Work required
Filter the entries for lines with the word "icon".

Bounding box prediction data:
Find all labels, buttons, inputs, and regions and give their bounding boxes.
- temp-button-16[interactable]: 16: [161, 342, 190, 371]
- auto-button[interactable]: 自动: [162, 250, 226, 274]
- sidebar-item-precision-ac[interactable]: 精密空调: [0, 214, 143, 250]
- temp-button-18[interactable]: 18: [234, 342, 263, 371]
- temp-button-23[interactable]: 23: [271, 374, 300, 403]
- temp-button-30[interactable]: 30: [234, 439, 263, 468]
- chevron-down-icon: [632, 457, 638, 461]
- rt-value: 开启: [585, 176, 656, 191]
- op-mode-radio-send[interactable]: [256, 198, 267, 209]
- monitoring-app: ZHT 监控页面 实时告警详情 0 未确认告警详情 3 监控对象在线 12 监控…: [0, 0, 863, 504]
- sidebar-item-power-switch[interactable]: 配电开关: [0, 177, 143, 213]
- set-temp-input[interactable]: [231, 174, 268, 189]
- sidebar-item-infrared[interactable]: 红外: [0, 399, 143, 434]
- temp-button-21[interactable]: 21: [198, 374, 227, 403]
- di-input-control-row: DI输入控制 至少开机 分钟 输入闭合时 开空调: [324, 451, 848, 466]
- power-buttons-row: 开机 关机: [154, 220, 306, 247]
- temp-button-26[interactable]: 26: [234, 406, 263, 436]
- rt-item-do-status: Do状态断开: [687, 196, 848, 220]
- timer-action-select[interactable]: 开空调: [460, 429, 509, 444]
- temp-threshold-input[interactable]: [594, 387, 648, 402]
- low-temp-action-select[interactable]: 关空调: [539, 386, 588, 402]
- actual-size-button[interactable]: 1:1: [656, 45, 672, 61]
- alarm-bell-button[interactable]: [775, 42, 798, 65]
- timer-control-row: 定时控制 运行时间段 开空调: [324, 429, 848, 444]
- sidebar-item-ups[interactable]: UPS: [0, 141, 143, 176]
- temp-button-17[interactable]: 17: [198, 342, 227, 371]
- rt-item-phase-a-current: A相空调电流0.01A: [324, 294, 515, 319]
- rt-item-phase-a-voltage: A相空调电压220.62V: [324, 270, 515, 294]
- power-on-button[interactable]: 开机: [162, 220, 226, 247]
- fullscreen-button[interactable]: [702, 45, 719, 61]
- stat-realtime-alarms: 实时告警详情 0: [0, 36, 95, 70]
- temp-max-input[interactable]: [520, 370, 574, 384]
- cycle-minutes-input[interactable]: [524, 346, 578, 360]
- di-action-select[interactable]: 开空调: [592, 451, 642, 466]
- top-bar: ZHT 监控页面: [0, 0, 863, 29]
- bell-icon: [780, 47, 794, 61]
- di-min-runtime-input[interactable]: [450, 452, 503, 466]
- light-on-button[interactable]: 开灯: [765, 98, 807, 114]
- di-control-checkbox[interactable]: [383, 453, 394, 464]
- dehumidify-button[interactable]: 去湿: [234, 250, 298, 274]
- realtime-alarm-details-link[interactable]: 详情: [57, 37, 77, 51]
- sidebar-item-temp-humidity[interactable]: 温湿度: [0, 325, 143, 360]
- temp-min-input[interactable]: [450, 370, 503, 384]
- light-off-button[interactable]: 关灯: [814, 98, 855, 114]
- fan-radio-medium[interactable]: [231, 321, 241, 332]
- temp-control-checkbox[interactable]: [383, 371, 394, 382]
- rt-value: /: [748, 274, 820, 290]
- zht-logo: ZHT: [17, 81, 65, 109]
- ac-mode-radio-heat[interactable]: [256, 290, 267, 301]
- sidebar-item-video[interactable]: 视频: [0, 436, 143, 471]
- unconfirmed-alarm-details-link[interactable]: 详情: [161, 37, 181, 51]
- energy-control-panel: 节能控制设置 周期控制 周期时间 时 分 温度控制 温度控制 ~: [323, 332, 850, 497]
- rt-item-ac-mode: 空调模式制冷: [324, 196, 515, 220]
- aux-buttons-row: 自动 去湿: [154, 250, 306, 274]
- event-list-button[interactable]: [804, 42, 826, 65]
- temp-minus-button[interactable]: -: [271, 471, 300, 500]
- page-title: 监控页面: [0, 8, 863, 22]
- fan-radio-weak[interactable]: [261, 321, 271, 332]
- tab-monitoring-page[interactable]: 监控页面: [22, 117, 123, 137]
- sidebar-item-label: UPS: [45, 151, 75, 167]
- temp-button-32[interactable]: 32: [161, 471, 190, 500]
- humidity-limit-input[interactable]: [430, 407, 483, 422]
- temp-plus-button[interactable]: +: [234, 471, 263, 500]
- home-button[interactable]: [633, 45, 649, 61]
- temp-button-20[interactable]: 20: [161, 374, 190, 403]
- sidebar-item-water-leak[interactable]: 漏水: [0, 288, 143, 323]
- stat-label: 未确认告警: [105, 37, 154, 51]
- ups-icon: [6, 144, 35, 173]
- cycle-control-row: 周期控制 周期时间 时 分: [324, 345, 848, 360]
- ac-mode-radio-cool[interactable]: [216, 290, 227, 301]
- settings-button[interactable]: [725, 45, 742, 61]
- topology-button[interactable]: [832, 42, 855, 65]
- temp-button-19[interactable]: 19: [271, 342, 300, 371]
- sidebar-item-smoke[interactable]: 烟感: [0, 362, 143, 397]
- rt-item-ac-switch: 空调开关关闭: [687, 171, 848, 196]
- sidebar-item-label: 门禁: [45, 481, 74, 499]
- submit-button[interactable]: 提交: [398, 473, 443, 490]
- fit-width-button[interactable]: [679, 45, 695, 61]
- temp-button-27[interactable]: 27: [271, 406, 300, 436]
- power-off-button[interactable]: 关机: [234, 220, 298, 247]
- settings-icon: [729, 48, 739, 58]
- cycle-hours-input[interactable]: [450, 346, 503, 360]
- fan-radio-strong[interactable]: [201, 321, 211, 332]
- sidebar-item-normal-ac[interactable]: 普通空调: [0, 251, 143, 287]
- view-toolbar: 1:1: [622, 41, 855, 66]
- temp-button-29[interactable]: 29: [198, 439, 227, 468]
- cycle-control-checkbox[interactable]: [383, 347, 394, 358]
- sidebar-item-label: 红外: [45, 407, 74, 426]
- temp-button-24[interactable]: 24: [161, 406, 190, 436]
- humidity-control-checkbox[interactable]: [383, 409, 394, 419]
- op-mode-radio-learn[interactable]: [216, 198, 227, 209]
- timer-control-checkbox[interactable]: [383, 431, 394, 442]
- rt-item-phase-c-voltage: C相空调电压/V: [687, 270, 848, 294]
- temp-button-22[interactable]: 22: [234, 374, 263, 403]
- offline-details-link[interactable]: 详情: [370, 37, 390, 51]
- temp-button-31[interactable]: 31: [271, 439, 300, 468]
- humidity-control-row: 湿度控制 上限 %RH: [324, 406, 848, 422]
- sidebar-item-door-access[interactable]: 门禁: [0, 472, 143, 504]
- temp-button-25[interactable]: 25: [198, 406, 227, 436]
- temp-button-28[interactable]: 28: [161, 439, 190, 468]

Answer to the exercise
- chevron-down-icon: [632, 457, 638, 461]
- bell-icon: [780, 47, 794, 61]
- ups-icon: [6, 144, 35, 173]
- settings-icon: [729, 48, 739, 58]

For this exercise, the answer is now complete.